Sunday's game was called off at the last minute following the discovery of a suspicious package in a toilet in the stadium's north-west quadrant, which prompted a hasty evacuation.

It transpired that the device had been a fake bomb accidentally left behind during a terror training exercise last week and the Bournemouth fans making the 800km round-trip for the second time in three days were less than impressed.

"I was absolutely livid," said Andrew Hardy, 42, who was back at Old Trafford with his 10-year-old son, Connor, after both were involved in Sunday's evacuation.

"I couldn't believe that a cock-up had ruined the day for so many thousands of people. I was absolutely blown away."

Bournemouth offered to cover the cost of travel for the fans attending Tuesday's match, but their inability to find enough coaches left fans requiring alternative means of transport.

Hardy ended up offering a lift to three fellow supporters - Louis Martin, 23, Ricky Martin, 27, and Charles Rees, 16 - who had turned to a Bournemouth fans' forum on Facebook for help after being unable to find a place on one of the coaches.
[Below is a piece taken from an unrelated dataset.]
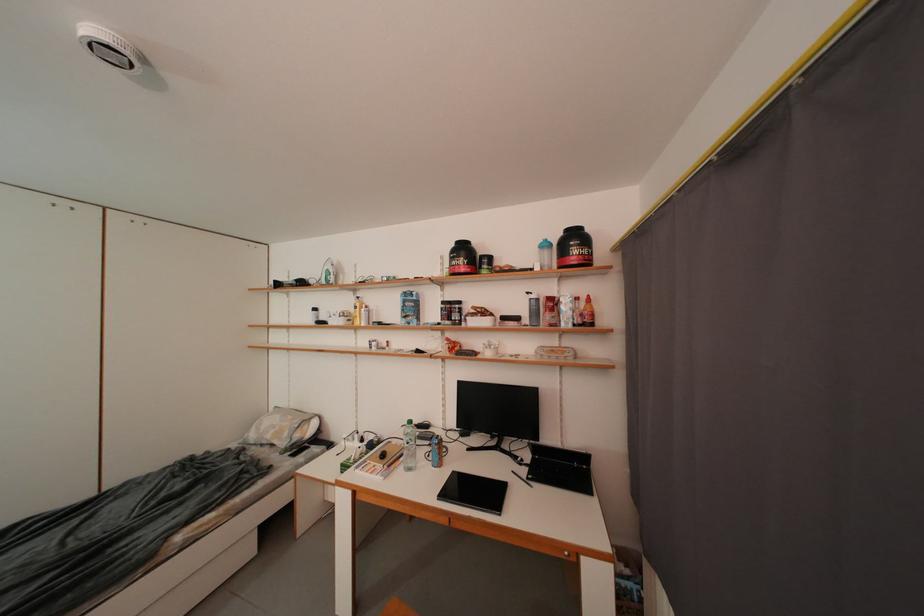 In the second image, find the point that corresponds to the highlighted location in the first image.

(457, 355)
There was praise for the orderly nature of the stadium evacuation, but fans reported confusion caused by the fact that whereas the cancellation of the game was being widely reported by conventional and social media, fear of creating a crush by the exits meant that the supporters inside the stadium were among the last to be told what was happening.

Laura Kelly and her 12-year-old son, Dean, had travelled over from Ireland to attend their first match and they were disturbed by the swirl of rumours caused by the discovery of the device.
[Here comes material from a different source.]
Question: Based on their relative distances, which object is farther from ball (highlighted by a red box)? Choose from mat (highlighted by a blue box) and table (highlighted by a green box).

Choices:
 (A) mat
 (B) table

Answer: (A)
"People started panicking and saying 'Why weren't we being evacuated?' she told AFP.

"Because it was coming over on people's phones that there was a bomb or something. And then we left, and we ran because we were terrified. We didn't know what was going on."
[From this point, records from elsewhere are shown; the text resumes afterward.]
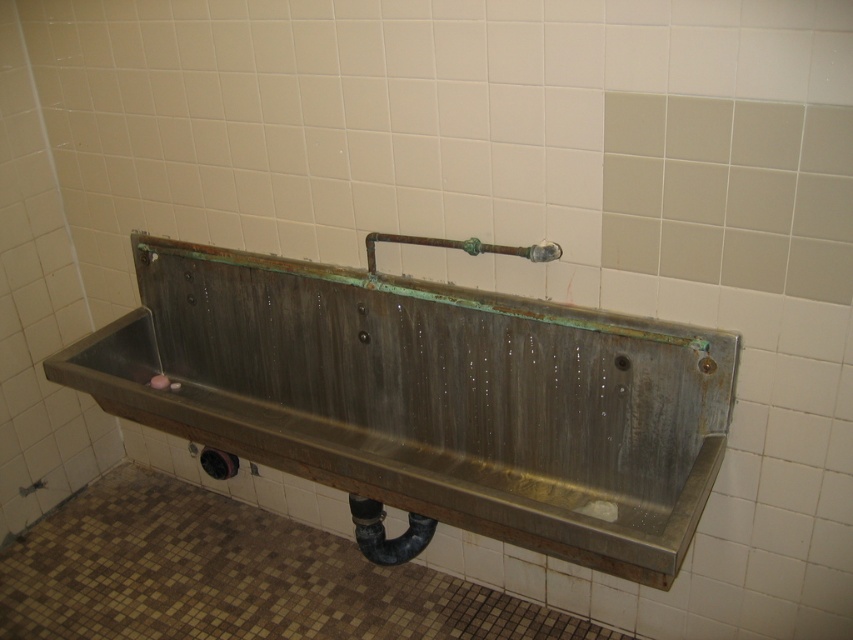 You are a plumber inspecting the restroom facilities. You notice the stainless steel sink at center and the green patina faucet at center. Which object would require more material to replace, considering their sizes?

The stainless steel sink at center has a larger size compared to the green patina faucet at center, so it would require more material to replace.

Where is the stainless steel sink at center located in the image?

The stainless steel sink at center is located at point (427,401) in the image.

You are a plumber inspecting the restroom and need to replace a part. You see the stainless steel sink at center and the green patina faucet at center. Which object is taller?

The stainless steel sink at center is much taller than the green patina faucet at center.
There was a visible security presence on the approach to Old Trafford on Tuesday, with stewards in fluorescent yellow vests performing bag searches while large groups of police officers patrolled the ground.

With United's Champions League hopes having been ended by Manchester City's 1-1 draw at Swansea City on Sunday, there were concerns that home fans would choose to stay away.

United officials observed that it was "quieter than usual".


Sunday's events were particularly unfortunate for one supporter.

Airport worker Moses Kamara had travelled to Manchester from Sierra Leone, as the guest of the Manchester United Supporters Trust (Must), to watch his first United game.

He had still been sitting in the garden of the organisation's clubhouse on Sir Matt Busby Way when news of the evacuation broke.

But having been taken in as a guest of Must, he will attend both Tuesday's game and United's FA Cup final meeting with Crystal Palace at Wembley on Saturday thanks to the gift of a ticket from a fan who is unable to attend the game due to a holiday.

"He was supposed to go back on Monday, but all the lads from Must sat around and said, 'Can't we sort something out for him?'"

Must member Barry Dunnett, 60, told AFP as he polished off a carton of fish and chips on a low wall beside the clubhouse.

"It's a good news story out of something really embarrassing."